→ **How to complete this task**
Set down exactly the lines in the records below that run from the line with "List each element" to the line with "What elements are", inclusive, and nothing more.
══════
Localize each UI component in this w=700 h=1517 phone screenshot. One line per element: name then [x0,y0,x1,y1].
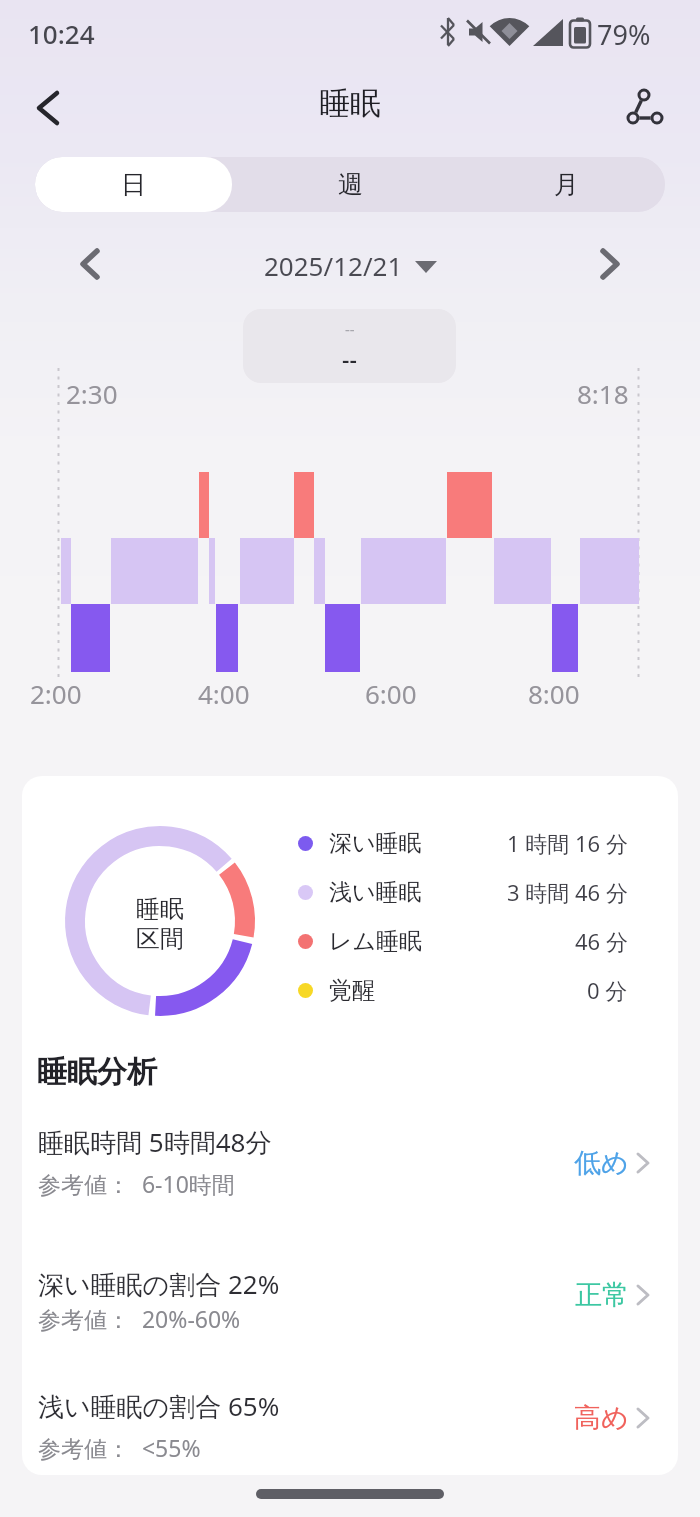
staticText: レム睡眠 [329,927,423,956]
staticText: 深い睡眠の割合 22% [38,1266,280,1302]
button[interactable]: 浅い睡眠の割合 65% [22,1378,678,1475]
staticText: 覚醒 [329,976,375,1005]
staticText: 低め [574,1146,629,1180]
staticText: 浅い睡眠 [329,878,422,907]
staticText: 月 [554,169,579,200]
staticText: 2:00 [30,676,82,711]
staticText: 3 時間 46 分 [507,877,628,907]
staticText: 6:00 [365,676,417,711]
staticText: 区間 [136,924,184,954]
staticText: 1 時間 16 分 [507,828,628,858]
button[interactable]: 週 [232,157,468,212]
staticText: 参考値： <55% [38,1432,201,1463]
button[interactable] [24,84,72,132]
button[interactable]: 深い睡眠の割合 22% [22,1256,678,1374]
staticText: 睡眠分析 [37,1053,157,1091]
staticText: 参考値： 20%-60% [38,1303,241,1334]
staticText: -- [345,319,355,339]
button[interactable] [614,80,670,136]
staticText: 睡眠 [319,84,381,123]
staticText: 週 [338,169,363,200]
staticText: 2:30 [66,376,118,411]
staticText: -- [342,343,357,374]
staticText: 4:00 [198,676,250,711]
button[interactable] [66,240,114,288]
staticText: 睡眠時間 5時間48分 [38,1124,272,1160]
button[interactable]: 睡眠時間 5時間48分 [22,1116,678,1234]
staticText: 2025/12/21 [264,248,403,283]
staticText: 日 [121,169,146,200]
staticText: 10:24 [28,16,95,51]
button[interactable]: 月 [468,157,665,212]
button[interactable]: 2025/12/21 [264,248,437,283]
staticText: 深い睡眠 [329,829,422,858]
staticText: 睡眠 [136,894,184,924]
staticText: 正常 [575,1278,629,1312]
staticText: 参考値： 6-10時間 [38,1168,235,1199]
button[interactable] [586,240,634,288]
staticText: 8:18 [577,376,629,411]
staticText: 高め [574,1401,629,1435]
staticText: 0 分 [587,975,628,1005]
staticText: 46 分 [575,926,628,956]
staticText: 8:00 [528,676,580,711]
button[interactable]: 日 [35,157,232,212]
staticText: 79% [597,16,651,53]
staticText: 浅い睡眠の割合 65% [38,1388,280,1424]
══════
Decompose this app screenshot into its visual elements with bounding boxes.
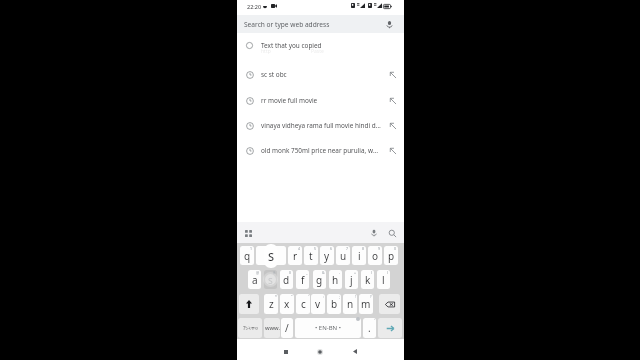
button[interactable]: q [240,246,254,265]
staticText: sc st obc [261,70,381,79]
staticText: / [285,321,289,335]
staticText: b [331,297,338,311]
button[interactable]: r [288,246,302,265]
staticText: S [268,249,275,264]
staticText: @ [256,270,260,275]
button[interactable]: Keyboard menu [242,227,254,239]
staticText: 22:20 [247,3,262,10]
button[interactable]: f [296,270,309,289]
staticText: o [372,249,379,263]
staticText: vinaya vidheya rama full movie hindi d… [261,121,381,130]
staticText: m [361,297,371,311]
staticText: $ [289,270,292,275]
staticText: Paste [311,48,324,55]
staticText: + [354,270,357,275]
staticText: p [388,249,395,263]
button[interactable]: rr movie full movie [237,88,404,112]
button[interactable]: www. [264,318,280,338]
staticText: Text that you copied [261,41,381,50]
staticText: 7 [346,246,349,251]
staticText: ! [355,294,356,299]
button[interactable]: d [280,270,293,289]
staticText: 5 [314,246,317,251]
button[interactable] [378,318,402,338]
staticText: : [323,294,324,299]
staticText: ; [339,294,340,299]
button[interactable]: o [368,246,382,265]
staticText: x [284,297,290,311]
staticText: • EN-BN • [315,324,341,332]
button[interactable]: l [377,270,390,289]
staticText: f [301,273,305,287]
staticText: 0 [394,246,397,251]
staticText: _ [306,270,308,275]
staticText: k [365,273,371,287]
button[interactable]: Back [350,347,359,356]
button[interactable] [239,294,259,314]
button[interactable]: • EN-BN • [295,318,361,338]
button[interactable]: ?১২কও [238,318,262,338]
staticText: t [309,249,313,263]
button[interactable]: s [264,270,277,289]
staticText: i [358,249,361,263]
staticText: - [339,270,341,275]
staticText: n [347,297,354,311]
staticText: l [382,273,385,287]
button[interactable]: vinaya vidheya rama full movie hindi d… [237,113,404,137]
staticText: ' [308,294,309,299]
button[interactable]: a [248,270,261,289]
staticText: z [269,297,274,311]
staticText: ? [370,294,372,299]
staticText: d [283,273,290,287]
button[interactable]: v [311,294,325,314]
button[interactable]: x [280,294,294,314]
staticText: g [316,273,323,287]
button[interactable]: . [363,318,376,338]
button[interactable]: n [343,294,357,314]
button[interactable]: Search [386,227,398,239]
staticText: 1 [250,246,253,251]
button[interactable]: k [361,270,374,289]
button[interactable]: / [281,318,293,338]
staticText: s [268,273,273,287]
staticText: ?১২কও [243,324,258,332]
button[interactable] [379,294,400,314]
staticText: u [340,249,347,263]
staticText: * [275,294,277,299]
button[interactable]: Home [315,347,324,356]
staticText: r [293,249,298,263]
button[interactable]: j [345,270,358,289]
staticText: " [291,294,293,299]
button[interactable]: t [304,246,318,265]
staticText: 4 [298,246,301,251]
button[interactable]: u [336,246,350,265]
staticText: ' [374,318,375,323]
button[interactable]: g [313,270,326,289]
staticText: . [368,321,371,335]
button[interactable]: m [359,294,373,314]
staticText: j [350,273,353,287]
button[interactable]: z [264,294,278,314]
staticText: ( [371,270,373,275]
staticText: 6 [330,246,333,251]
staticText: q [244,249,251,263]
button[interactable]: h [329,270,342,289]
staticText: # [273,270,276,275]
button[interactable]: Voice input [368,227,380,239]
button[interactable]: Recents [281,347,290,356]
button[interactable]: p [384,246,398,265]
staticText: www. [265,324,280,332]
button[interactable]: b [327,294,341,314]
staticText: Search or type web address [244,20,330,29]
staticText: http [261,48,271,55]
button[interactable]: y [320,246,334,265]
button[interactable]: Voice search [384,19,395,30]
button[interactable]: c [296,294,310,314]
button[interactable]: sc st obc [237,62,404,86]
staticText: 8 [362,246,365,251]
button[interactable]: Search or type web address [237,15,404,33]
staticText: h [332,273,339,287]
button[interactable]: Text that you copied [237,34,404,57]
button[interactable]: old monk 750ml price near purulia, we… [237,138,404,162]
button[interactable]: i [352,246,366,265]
══════
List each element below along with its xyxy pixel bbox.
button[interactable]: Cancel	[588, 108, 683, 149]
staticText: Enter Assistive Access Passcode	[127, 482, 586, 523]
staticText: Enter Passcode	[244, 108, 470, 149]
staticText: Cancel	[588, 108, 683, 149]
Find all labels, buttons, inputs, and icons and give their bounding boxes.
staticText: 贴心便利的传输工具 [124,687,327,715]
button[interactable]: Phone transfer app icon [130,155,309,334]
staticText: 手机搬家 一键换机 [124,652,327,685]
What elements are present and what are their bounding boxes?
══════
→ **Answer for this exercise**
List each element below along with its xyxy pixel bbox.
button[interactable]: Cancel	[588, 108, 683, 149]
staticText: Enter Assistive Access Passcode	[127, 482, 586, 523]
staticText: Enter Passcode	[244, 108, 470, 149]
staticText: Cancel	[588, 108, 683, 149]
Find all labels, buttons, inputs, and icons and give their bounding boxes.
staticText: 贴心便利的传输工具 [124,687,327,715]
button[interactable]: Phone transfer app icon [130,155,309,334]
staticText: 手机搬家 一键换机 [124,652,327,685]
What elements are present and what are their bounding boxes?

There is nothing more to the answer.